Pour le représentant du président du Fratel, Az-El Arabe Hassibi, ces rencontres du Fratel tiennent une place de choix en raison de la conviction que le réseau permet de partager les expériences dans un cadre francophone et constitue un réel moyen d’échanges de point de vues et d’expériences. Le réseau constitue aussi un vrai levier pour le développement des secteurs des télécommunications et des technologies de l’information selon le représentant du président du Fratel dans les pays respectifs membres du réseau.
Az-El Arabe Hassibi a rappelé que le rôle des régulateurs est de contribuer à créer un environnement favorable au développement des réseaux de télécommunications, compte tenu de tendances mondiales. Et les pays en développement, selon lui, doivent également saisir les opportunités qu’offrent les Technologies de l’information et de la communication (Tic) pour en faire un moteur de croissance et d’inclusions économique et sociale.
«l’engouement des pays de notre continent et réseau pour les progrès technologiques est avéré, en témoignent les évolutions impressionnantes des utilisateurs dans les réseaux mobiles et les connexions à internet», déclare le représentant du président du Fratel.
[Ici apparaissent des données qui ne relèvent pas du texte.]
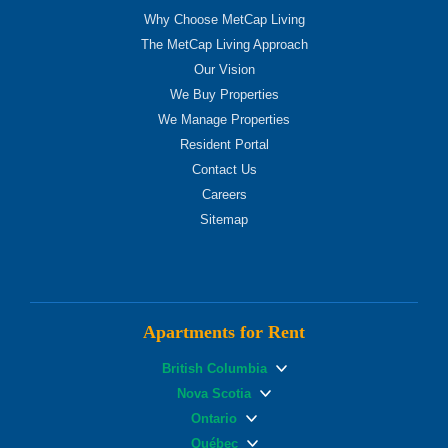
Why Choose MetCap Living
The MetCap Living Approach
Our Vision
We Buy Properties
We Manage Properties
Resident Portal
Contact Us
Careers
Sitemap
Apartments for Rent
British Columbia
Nova Scotia
Ontario
Québec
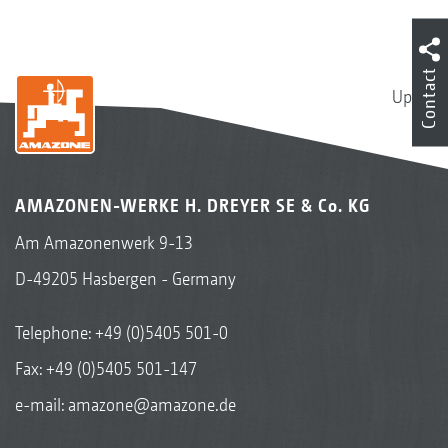
Contact
Up
AMAZONEN-WERKE H. DREYER SE & Co. KG
Am Amazonenwerk 9-13
D-49205 Hasbergen - Germany
Telephone:
+49 (0)5405 501-0
Fax: +49 (0)5405 501-147
e-mail:
amazone@amazone.de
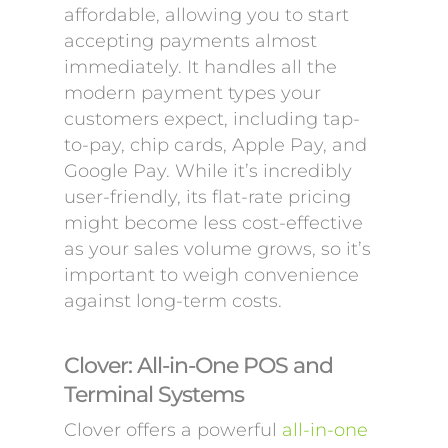
affordable, allowing you to start
accepting payments almost
immediately. It handles all the
modern payment types your
customers expect, including tap-
to-pay, chip cards, Apple Pay, and
Google Pay. While it’s incredibly
user-friendly, its flat-rate pricing
might become less cost-effective
as your sales volume grows, so it’s
important to weigh convenience
against long-term costs.
Clover: All-in-One POS and
Terminal Systems
Clover offers a powerful
all-in-one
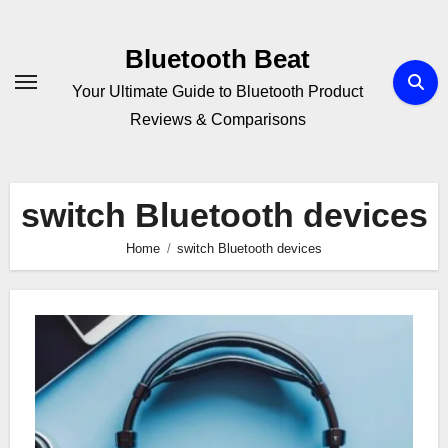
Skip
to
Bluetooth Beat
content
Your Ultimate Guide to Bluetooth Product
Reviews & Comparisons
switch Bluetooth devices
Home
switch Bluetooth devices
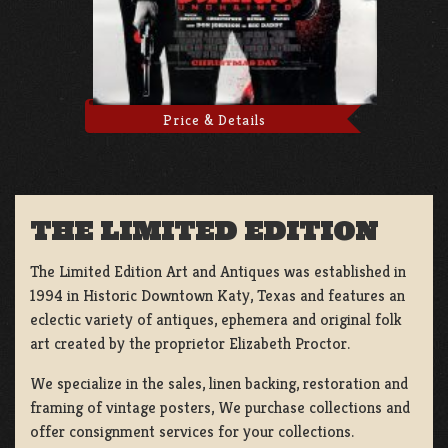
Price & Details
THE LIMITED EDITION
The Limited Edition Art and Antiques was established in
1994 in Historic Downtown Katy, Texas and features an
eclectic variety of antiques, ephemera and original folk
art created by the proprietor Elizabeth Proctor.
We specialize in the sales, linen backing, restoration and
framing of vintage posters, We purchase collections and
offer consignment services for your collections.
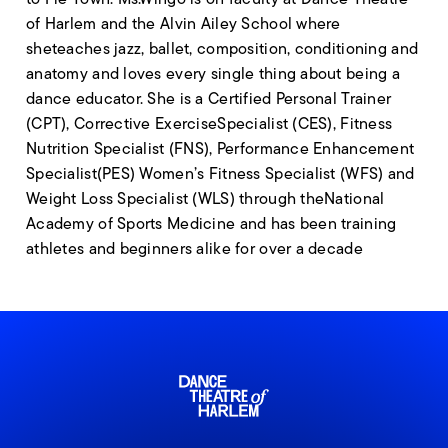
of Harlem and the Alvin Ailey School where
sheteaches jazz, ballet, composition, conditioning and
anatomy and loves every single thing about being a
dance educator. She is a Certified Personal Trainer
(CPT), Corrective ExerciseSpecialist (CES), Fitness
Nutrition Specialist (FNS), Performance Enhancement
Specialist(PES) Women’s Fitness Specialist (WFS) and
Weight Loss Specialist (WLS) through theNational
Academy of Sports Medicine and has been training
athletes and beginners alike for over a decade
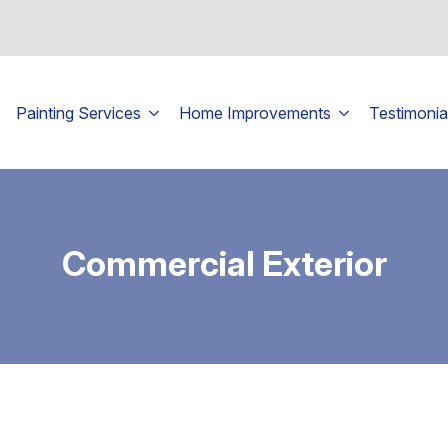
Painting Services
Home Improvements
Testimonia
Commercial Exterior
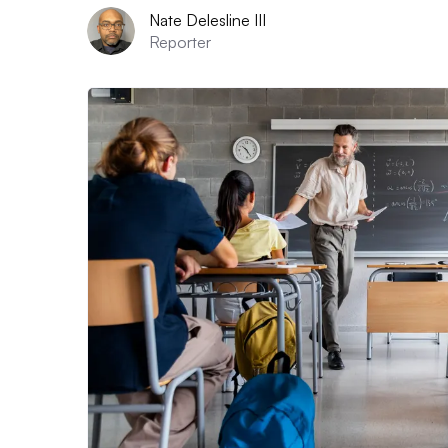
Nate Delesline III
Reporter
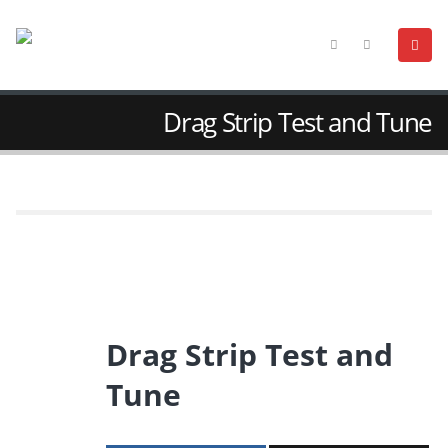
Drag Strip Test and Tune
Drag Strip Test and
Tune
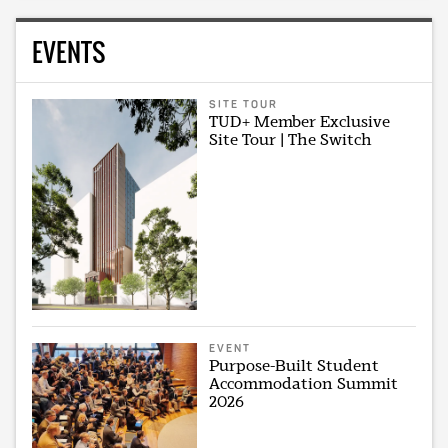
EVENTS
SITE TOUR
TUD+ Member Exclusive
Site Tour | The Switch
EVENT
Purpose-Built Student
Accommodation Summit
2026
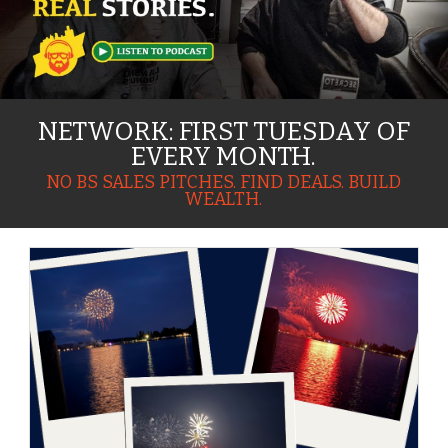
NETWORK: FIRST TUESDAY OF
EVERY MONTH.
NO BS SALES PITCHES. FIND DEALS. BUILD
WEALTH.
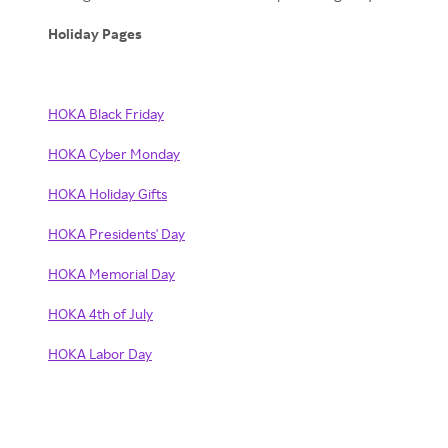
Holiday Pages
HOKA Black Friday
HOKA Cyber Monday
HOKA Holiday Gifts
HOKA Presidents' Day
HOKA Memorial Day
HOKA 4th of July
HOKA Labor Day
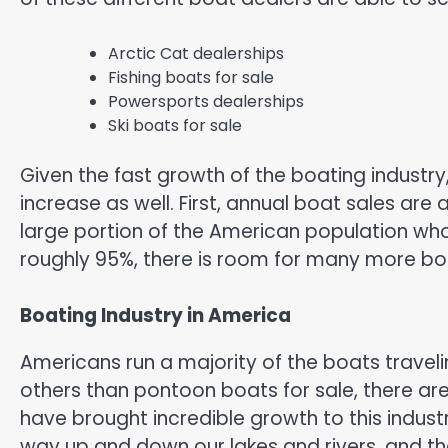
Arctic Cat dealerships
Fishing boats for sale
Powersports dealerships
Ski boats for sale
Given the fast growth of the boating industr
increase as well. First, annual boat sales are 
large portion of the American population who
roughly 95%, there is room for many more boa
Boating Industry in America
Americans run a majority of the boats trave
others than pontoon boats for sale, there ar
have brought incredible growth to this indust
way up and down our lakes and rivers, and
Pour lui, les investissements dans le secteur des télécommunications, notamment mobiles, ont été multipliés par 8 en moins de 10 ans pour dépasser les 70 millions de dollars US.
Le président de l’Autorité de régulation des communications et de la poste (Arcep-Bénin), Marcellin Illougbadé se réjouit de la tenue à Cotonou de ce 13e séminaire. Car, il vient selon lui à point nommé surtout en ce moment où le débat sur l’enracinement de l’économie numérique et son rôle sur le développement de tous les secteurs se fait. Il rappelle qu’au cours des deux jours de travaux, les participants auront à travailler et à discuter des questions d’aménagement numérique du territoire, de partage d’infrastructures. Notamment, les conditions du partage des réseaux et du génie civil, les montages financiers associés, la complémentarité des services et réseaux pour couvrir le territoire, les outils tels que les systèmes d’information géographique pour la réalisation des plans d’aménagement numérique du territoire.

A propos du Fratel

Le Réseau francophone de régulation des télécommunications (Fratel) a été créé le 28 octobre 2003 à Bamako au Mali par les régulateurs des télécommunications ayant la langue française en partage. Sa création a été décidée lors d’un symposium des régulateurs francophones réunis à Paris en juin 2002, symposium qui avait donné lieu à une déclaration finale. Ce réseau vise à établir et à renforcer la collaboration et les échanges entre ses membres et a pour mission de promouvoir l’échange d’informations, de contribuer dans la mesure de ses possibilités, aux efforts de formation, à la coordination et la coopération technique entre ses membres, ainsi que de contribuer à l’étude de toute question relative à la régulation des télécommunications.